Lozan, ülkemizin tapu senedidir, Montrö de ülkemizin egemenlik hakları çerçevesinde özenle korunması gereken namusudur. Televizyon kanallarında ilgili ilgisiz bir çok insanın üzerinde ahkam kesmeye kalktığı Montrö konusunda konuşan amiraller, 4+4=8 günlük göz altılarla adeta cezalandırılıyorlar. Bu iş, Türkiye Cumhuriyeti tarihi yapraklarında gerekli yere mutlaka girecektir. Montrö’ye sahip çıkmayan, onu savunmayan bir kişi, bu toprakların insanı olamaz. Kanal İstanbul ve benzeri konular Montrö’nün ne denli önemli olduğunu da gündeme getirmektedir. Kuzeyimizde savaş rüzgarlarının estirildiği bir dönemde, Montrö’nün gündeme getirilmiş olması da çok ciddi bir biçimde ele alınmalıdır. Atalarımızın can ve kan pahasına elde ettikleri haklarına sahip çıkmak her Türk vatandaşının görevidir. Aksi düşünülemez bile’’ dedi.

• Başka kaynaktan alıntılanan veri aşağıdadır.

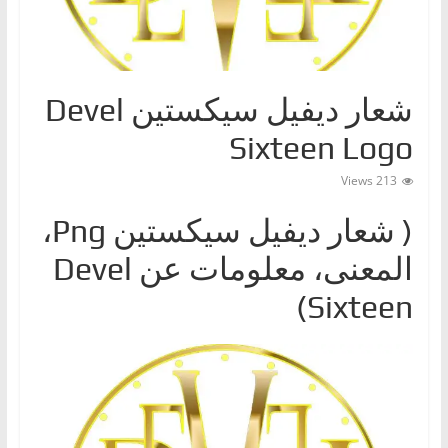
ا
ت
،
شعار ديفيل سيكستين Devel
أ
ن
Sixteen Logo
و
213 Views
ا
ع
( شعار ديفيل سيكستينPng ‎،
ا
المعنى، معلومات عن Devel
ل
س
Sixteen)
ي
ا
ر
ا
ت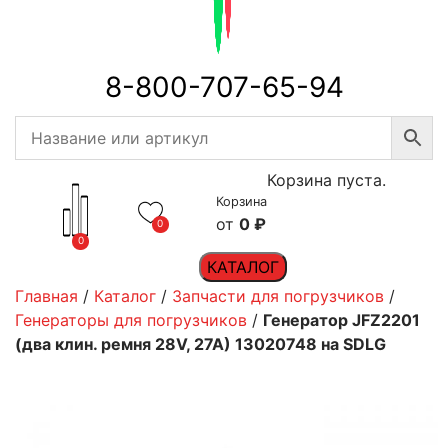
8-800-707-65-94
Корзина пуста.
Корзина
0
₽
0
0
КАТАЛОГ
Главная
/
Каталог
/
Запчасти для погрузчиков
/
Генераторы для погрузчиков
/
Генератор JFZ2201
(два клин. ремня 28V, 27A) 13020748 на SDLG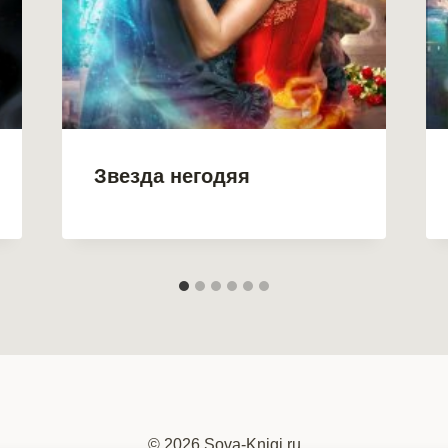
Звезда негодяя
© 2026 Sova-Knigi.ru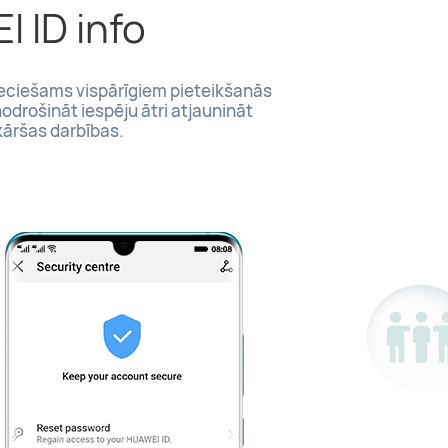
I ID info
pieciešams vispārīgiem pieteikšanās
nodrošināt iespēju ātri atjaunināt
kāršas darbības.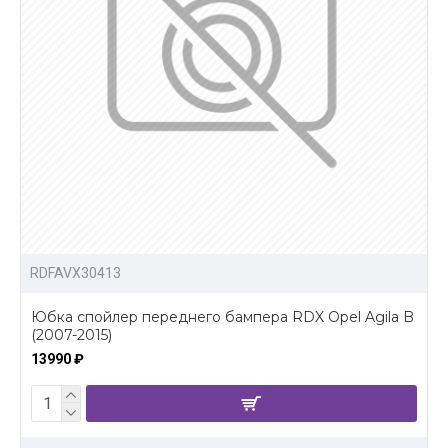
RDFAVX30413
Юбка спойлер переднего бампера RDX Opel Agila B
(2007-2015)
13990 ₽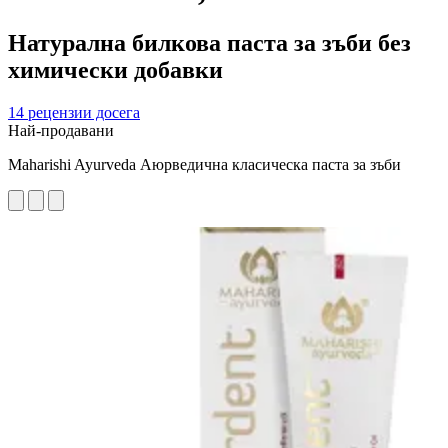
Натурална билкова паста за зъби без
химически добавки
14 рецензии досега
Най-продавани
Maharishi Ayurveda Аюрведична класическа паста за зъби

Möntro Tartışması Nasıl Başlamıştı?
Montrö tartışmasını ilk kez siyasette başlatan Cumhurbaşkanı Erdoğan'ın sözleri olmuş, Türkiye gündemine oturan Montrö tartışması Cumhurbaşkanı Recep Tayyip Erdoğan'ın yakın geçmişte yaptığı konuşmasıyla başladığı ortaya çıktı.  Tartışma, Cumhurbaşkanı Erdoğan'ın, "Ya bir boğazımız var İstanbul Boğazı. Siz Independenta olayını unutuyor musunuz? Orada o tanker yanarken 7 ay, 8 ay yanarken hiç sordunuz mu ya acaba neden böyle oldu? Ve zaman zaman yalılara bindiren kuru yük gemileri, tankerler bunları görmüyor musunuz? Ve hepsinden öte Montrö Antlaşması Türkiye'ye ne kazandırmıştır, ne kaybettirmiştir? Acaba bunu hiç düşündünüz mü? İnanın bunların böyle bir derdi yok. Fakat şimdi Kanal İstanbul'la, işte biz bunu onlara anlatacağız, göstereceğiz ve bunu görecekler" sözleriyle başladı. Montrö Sözleşmesi'nin Kanal İstanbul ile bağdaştırılarak başlatılan tartışma o süreçte yankı bulmadı. TBMM Başkanı Şentop'un, "Cumhurbaşkanı isterse Montrö'den çekilebilir" yönündeki açıklamasıyla tartışma bir kez daha gündeme oturdu. TSK içerisindeki sarıklı generalin görüntülerinin yayımlanması, Montrö Sözleşmesi'nin hedef alınması ve TSK'deki bazı mensupların söylemlerinin değişmesinin ardından tartışmalar sürerken 104 emekli amiral, buna yönelik hassasiyetlerini belirten bir bildiri yayımladı. İktidar kanadından 'darbe iması' olarak yorumlanan bildiri, emekli amiraller hakkında soruşturma açılmasına, gözaltına alınmasına ve son olarak yandaş gazetelerde yakınlarını isimleri liste şeklinde paylaşılarak hedef gösterilmesine kadar ilerledi.
 
MÖNTRO BOĞAZLAR SÖZLEŞMESİ NEDİR?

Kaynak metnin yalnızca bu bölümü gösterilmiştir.